Nor past annihilation, in fact, still.The Handmaid's Taleis so far an splendid accommodation of Atwood's novel. It's loyal and disloyal in all the right places. The book's kickoff-person narration has been transplanted (oftentimes discussion-for-word) to Offred's voiceover, while its framing device (the story being reconstructed from a discovered series of cassette tapes recorded by an anonymous speaker) has been understandably nixed.

The novel's almost shocking parts have been pushed to the front to get out an early impression, and they certainly practice that. The regularly scheduled "anniversary" in which Offred is raped past her new owner, Commander Waterston (Joseph Fiennes) and his wife Serena Joy (Yvonne Strahovski) as part of the state-enforced fertility button is exactly as dehumanising and sickening equally it should exist. The "salvaging" in which Offred and her boyfriend handmaidens are worked into a violent frenzy and encouraged to take encarmine vengeance on a bound prisoner, is as hard to watch as it is to read.

The most uncomfortable scene, and it certainly has competition here, is perhaps the "testifying", a process mimicking a back up session in which the Handmaidens are expected to talk about their previous lives. A young adult female tells of being subjected to an hours-long gang rape as a teenager, but instead of receiving sympathy and assist, she's blamed every bit responsible for leading her attackers on and jeered at by a circle of finger-pointing peers.

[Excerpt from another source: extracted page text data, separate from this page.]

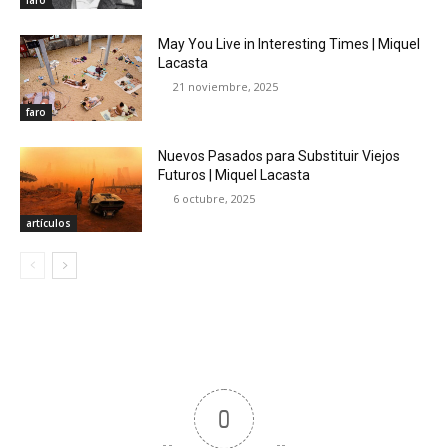
May You Live in Interesting Times | Miquel
Lacasta
21 noviembre, 2025
faro
Nuevos Pasados para Substituir Viejos
Futuros | Miquel Lacasta
6 octubre, 2025
artículos
0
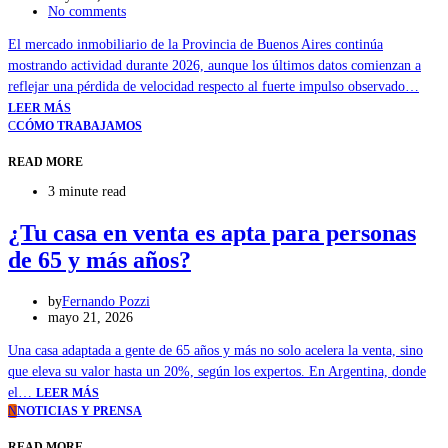
No comments
El mercado inmobiliario de la Provincia de Buenos Aires continúa
mostrando actividad durante 2026, aunque los últimos datos comienzan a
reflejar una pérdida de velocidad respecto al fuerte impulso observado…
LEER MÁS
C
CÓMO TRABAJAMOS
READ MORE
3 minute read
¿Tu casa en venta es apta para personas
de 65 y más años?
by
Fernando Pozzi
mayo 21, 2026
Una casa adaptada a gente de 65 años y más no solo acelera la venta, sino
que eleva su valor hasta un 20%, según los expertos. En Argentina, donde
el…
LEER MÁS
N
NOTICIAS Y PRENSA
READ MORE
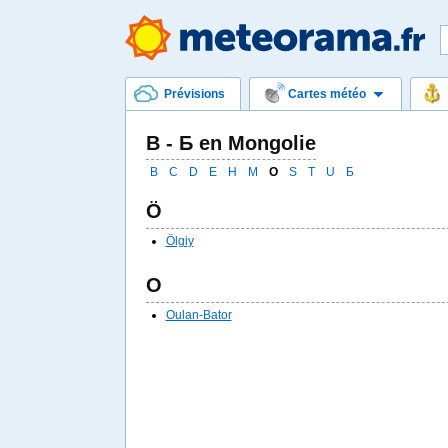
Prévisions
Cartes météo
B - Б en Mongolie
B
C
D
E
H
M
O
S
T
U
Б
Ö
Ölgiy
O
Oulan-Bator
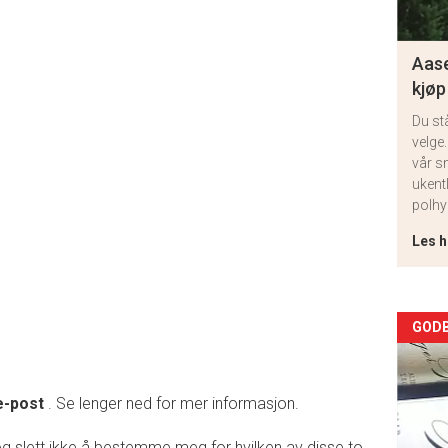
Aase
kjøp
Du st
velge.
vår s
ukent
polhy
Les h
Arti
GODB
deta
e-post
. Se lenger ned for mer informasjon.
-
 og slett ikke å bestemme meg for hvilken av disse to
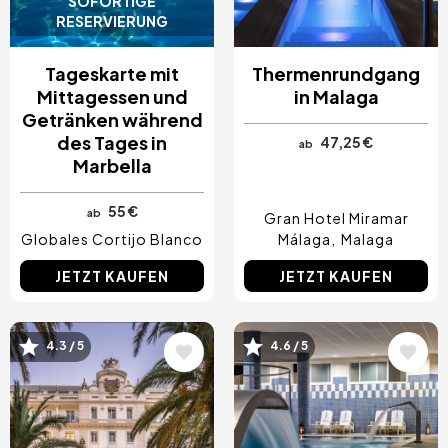
SOFORTIGE
RESERVIERUNG
Tageskarte mit
Thermenrundgang
Mittagessen und
in Malaga
Getränken während
des Tages in
47,25 €
ab
Marbella
55 €
ab
Gran Hotel Miramar
Globales Cortijo Blanco
Málaga
Malaga
JETZT KAUFEN
JETZT KAUFEN
Bild
Bild
4.3 / 5
4.6 / 5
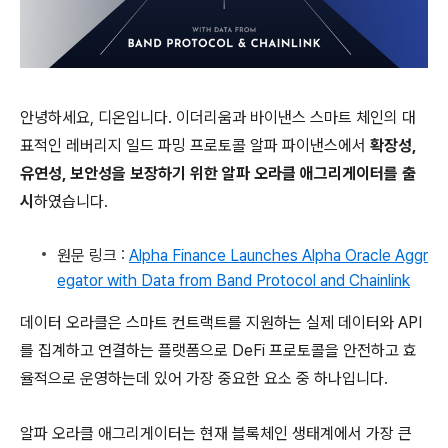
안녕하세요, 디온입니다. 이더리움과 바이낸스 스마트 체인의 대
표적인 레버리지 일드 파밍 프로토콜 알파 파이낸스에서
확장성,
유연성, 보안성을 보장하기 위한 알파 오라클 애그리게이터를 출
시
하였습니다.
원문 링크 :
Alpha Finance Launches Alpha Oracle Aggr
egator with Data from Band Protocol and Chainlink
데이터 오라클은 스마트 컨트랙트를 지원하는 실제 데이터와 API
를 집계하고 연결하는 플랫폼으로 DeFi 프로토콜을 안전하고 효
율적으로 운영하는데 있어 가장 중요한 요소 중 하나입니다.
알파 오라클 애그리게이터는 현재 블록체인 생태계에서 가장 큰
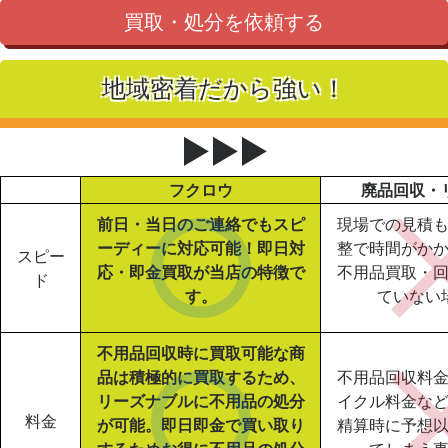
買取・処分を依頼する
地域密着だから強い！
▶▶▶
フクロウ
廃品回収・
前日・当日のご連絡でもスピ
現場での見積
ーディーに対応可能！即日対
整で時間がか
スピー
応・即金買取が当店の特徴で
不用品買取・
ド
す。
ていない
不用品回収時に買取可能な商
品は積極的に買取するため、
不用品回収料
リーズナブルに不用品の処分
イクル料金な
料金
が可能。即日即金で買い取り
精算時に予想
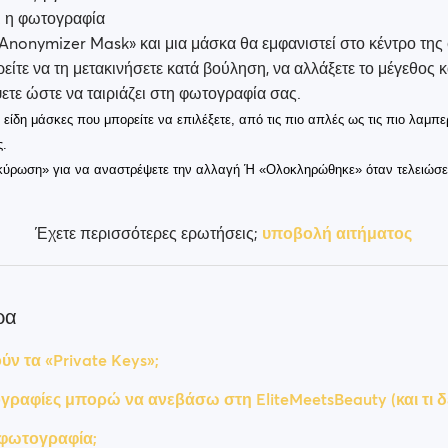
ι η φωτογραφία
Anonymizer Mask» και μια μάσκα θα εμφανιστεί στο κέντρο τη
είτε να τη μετακινήσετε κατά βούληση, να αλλάξετε το μέγεθος κ
ετε ώστε να ταιριάζει στη φωτογραφία σας.
είδη μάσκες που μπορείτε να επιλέξετε, από τις πιο απλές ως τις πιο λαμπε
ς.
κύρωση» για να αναστρέψετε την αλλαγή Ή «Ολοκληρώθηκε» όταν τελειώσε
Έχετε περισσότερες ερωτήσεις;
υποβολή αιτήματος
ρα
ν τα «Private Keys»;
γραφίες μπορώ να ανεβάσω στη EliteMeetsBeauty (και τι δε
φωτογραφία;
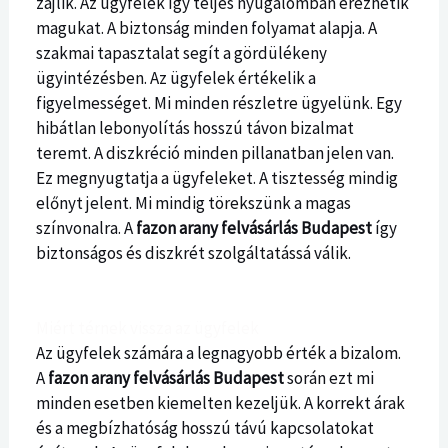
zajlik. Az ügyfelek így teljes nyugalomban érezhetik
magukat. A biztonság minden folyamat alapja. A
szakmai tapasztalat segít a gördülékeny
ügyintézésben. Az ügyfelek értékelik a
figyelmességet. Mi minden részletre ügyelünk. Egy
hibátlan lebonyolítás hosszú távon bizalmat
teremt. A diszkréció minden pillanatban jelen van.
Ez megnyugtatja a ügyfeleket. A tisztesség mindig
előnyt jelent. Mi mindig törekszünk a magas
színvonalra. A
fazon arany felvásárlás Budapest
így
biztonságos és diszkrét szolgáltatássá válik.
Miért térnek vissza az ügyfelek
Az ügyfelek számára a legnagyobb érték a bizalom.
A
fazon arany felvásárlás Budapest
során ezt mi
minden esetben kiemelten kezeljük. A korrekt árak
és a megbízhatóság hosszú távú kapcsolatokat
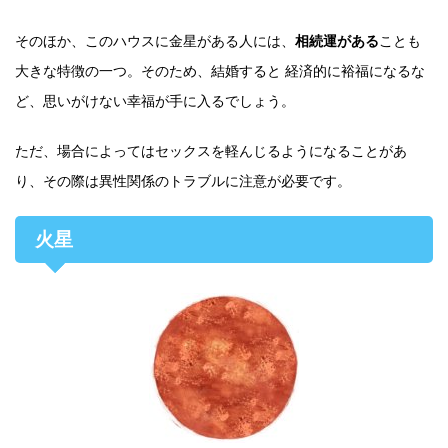
そのほか、このハウスに金星がある人には、
相続運がある
ことも
大きな特徴の一つ。そのため、結婚すると 経済的に裕福になるな
ど、思いがけない幸福が手に入るでしょう。
ただ、場合によってはセックスを軽んじるようになることがあ
り、その際は異性関係のトラブルに注意が必要です。
火星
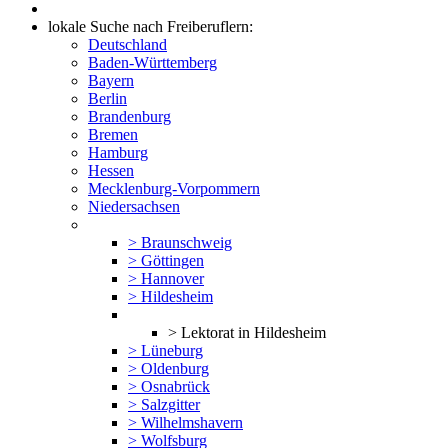
lokale Suche nach Freiberuflern:
Deutschland
Baden-Württemberg
Bayern
Berlin
Brandenburg
Bremen
Hamburg
Hessen
Mecklenburg-Vorpommern
Niedersachsen
> Braunschweig
> Göttingen
> Hannover
> Hildesheim
> Lektorat in Hildesheim
> Lüneburg
> Oldenburg
> Osnabrück
> Salzgitter
> Wilhelmshavern
> Wolfsburg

The Handmaidens did have previous lives before Gilead. Offred was a college-educated adult female with friends, a partner, a daughter, and her ain proper name (one nosotros learn here, unlike in the novel) before she was dragged into the inescapable Rachel and Leah Centre – the place where they railroad train Handmaids for their new roles and pluck out your eye if you talk back. That's where the brief moments of lightness in this suffocatingly dark story come from—flashbacks to a time before this happened. Flashbacks to our fourth dimension, in fact.

The speed at which Gilead imposed itself and then irreversibly is one of many chilling visions inThe Handmaid's Tale. Starting time one right was taken away, so another, then some other. Equally Atwood wrote in the novel, "Aught changes instantaneously: in a gradually heating bathtub you lot'd be boiled to death before you knew it". That'southward the angle which made this series such a hot topic when it debuted in the US a month ago. For some reason over at that place, the notion of long fought-for civil rights achievements being reversed by a patriarchal despot with no respect for women struck a chord.

The Handmaid's Tale certainly strikes a chord. Its themes are still urgent and its feminist critique is still painfully abrupt. This carefully stylised adaptation (director Reed Morano's groundwork in cinematography gave episode i so many skilful, painterly compositions there's no time to list them all – see the staging of the Commander, Offred and Serena Joy in the corresponding fore, middle and backgrounds later the ceremony for one instance) does existent justice to Atwood's dreadful vision. It's a very tough lookout man, but and so far, a triumph of an adaptation.